Vor zehn Jahren wurde bei Francis nicht nur Diabetes Typ 1 festgestellt, sondern auch Schäden an den Augen. Es wurden mehrere „Infarkte“ – kleine, lokal begrenzte Bereiche, wo Gewebe aufgrund mangelnder Durchblutung abgestorben war – gefunden, sodass Francis nur noch eine Sehkraft von 1,5 % hatte und damit sehbehindert war.
Heute führt Francis ein äußerst aktives Leben. Sie geht oft im Wald spazieren, hat einen festen Arbeitsplatz und verbringt viel Zeit mit ihren Freunden. Das Francis so aktiv ist, ermöglichen ihr die beiden Hunde Nikki und ihre Hunde-Schwester Claire, die stets an Ihrer Seite sind.
2015 nahm Nikki ihren Platz an Francis‘ linker Seite ein. Nach sechs Jahren harter Arbeit ist Nikki nun im Ruhestand und läuft als Freundin und Begleiterin an Francis‘ rechter Seite. Auf der linken Seite hat Claire seit dem Ihren Hunde-Arbeitsplatz eingenommen.
Wie finden ein Hund und der oder die passende BesitzerIn zusammen?

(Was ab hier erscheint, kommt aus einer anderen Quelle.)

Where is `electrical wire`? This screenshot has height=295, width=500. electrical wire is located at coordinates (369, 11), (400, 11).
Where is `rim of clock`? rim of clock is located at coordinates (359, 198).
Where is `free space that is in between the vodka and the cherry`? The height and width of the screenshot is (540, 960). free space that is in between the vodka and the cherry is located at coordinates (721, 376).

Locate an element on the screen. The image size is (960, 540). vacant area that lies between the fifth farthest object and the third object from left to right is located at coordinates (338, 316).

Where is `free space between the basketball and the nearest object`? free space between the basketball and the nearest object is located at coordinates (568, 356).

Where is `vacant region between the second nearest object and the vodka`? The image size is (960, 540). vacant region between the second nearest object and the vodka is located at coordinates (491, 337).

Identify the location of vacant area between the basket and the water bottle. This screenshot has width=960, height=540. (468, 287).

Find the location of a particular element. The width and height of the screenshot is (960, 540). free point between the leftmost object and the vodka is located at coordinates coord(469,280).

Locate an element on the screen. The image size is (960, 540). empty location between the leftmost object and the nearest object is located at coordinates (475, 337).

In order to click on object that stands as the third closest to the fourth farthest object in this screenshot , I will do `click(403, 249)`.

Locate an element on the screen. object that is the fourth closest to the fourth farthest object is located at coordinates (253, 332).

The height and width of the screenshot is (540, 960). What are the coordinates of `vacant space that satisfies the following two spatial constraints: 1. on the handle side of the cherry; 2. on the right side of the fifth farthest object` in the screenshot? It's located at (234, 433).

Bevor ein Begleithund einer Person zugeteilt wird, arbeiten Profis intensiv daran, ein perfekt passendes Paar aus Hund und BesitzerIn zu finden. Der Charakter von Mensch und Tier wird genau unter die Lupe genommen, aber auch der Lebensstil der Person, die Unterstützung benötigt, fließt in die Bewertung ein. Das gilt für den aktuellen Lebensstil wie auch für den angestrebten Lebensstil. Weitere Faktoren wie Genetik, Schrittgeschwindigkeit, die Fähigkeit zu arbeiten und die Konfliktbewältigungskompetenz werden bei der Auswahl des richtigen Hundes berücksichtigt.
Sobald das perfekte Paar gefunden wurde, erhält der Hund ein zweiwöchiges Training im Wohnhaus der neuen BesitzerIn. Anschließend wird der Hund von der Hundeschule als permanente Leihgabe zur Verfügung gestellt, bis es für den Hund Zeit wird, in den Ruhestand zu gehen.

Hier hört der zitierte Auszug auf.